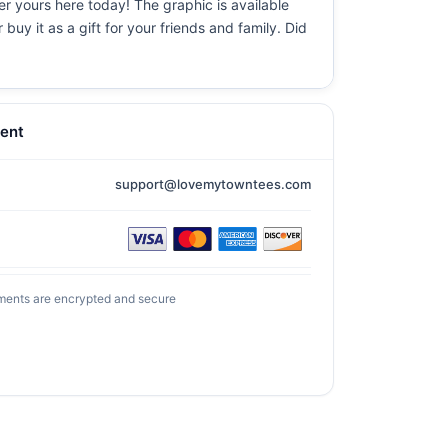
er yours here today! The graphic is available
uy it as a gift for your friends and family. Did
ent
support@lovemytowntees.com
ments are encrypted and secure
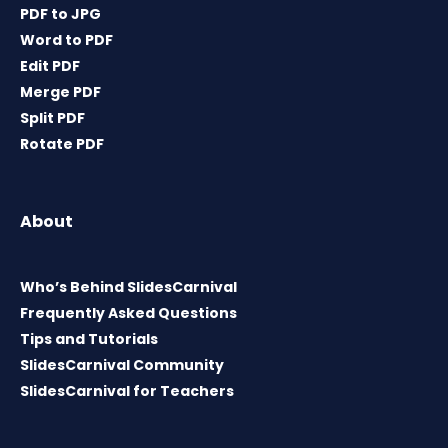
PDF to JPG
Word to PDF
Edit PDF
Merge PDF
Split PDF
Rotate PDF
About
Who’s Behind SlidesCarnival
Frequently Asked Questions
Tips and Tutorials
SlidesCarnival Community
SlidesCarnival for Teachers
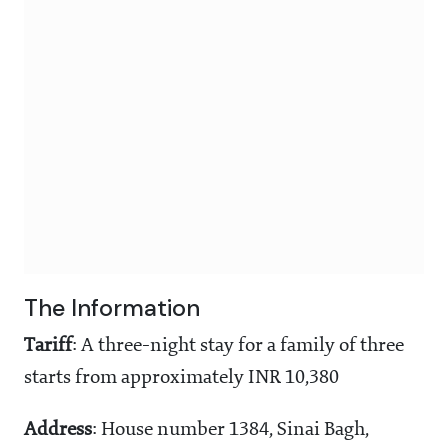
The Information
Tariff
: A three-night stay for a family of three
starts from approximately INR 10,380
Address
: House number 1384, Sinai Bagh,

- WORK ORDER -
Go over the data above and copy every line that has the word "family" in it.

- TASK RESULT -
uy it as a gift for your friends and family. Did
: A three-night stay for a family of three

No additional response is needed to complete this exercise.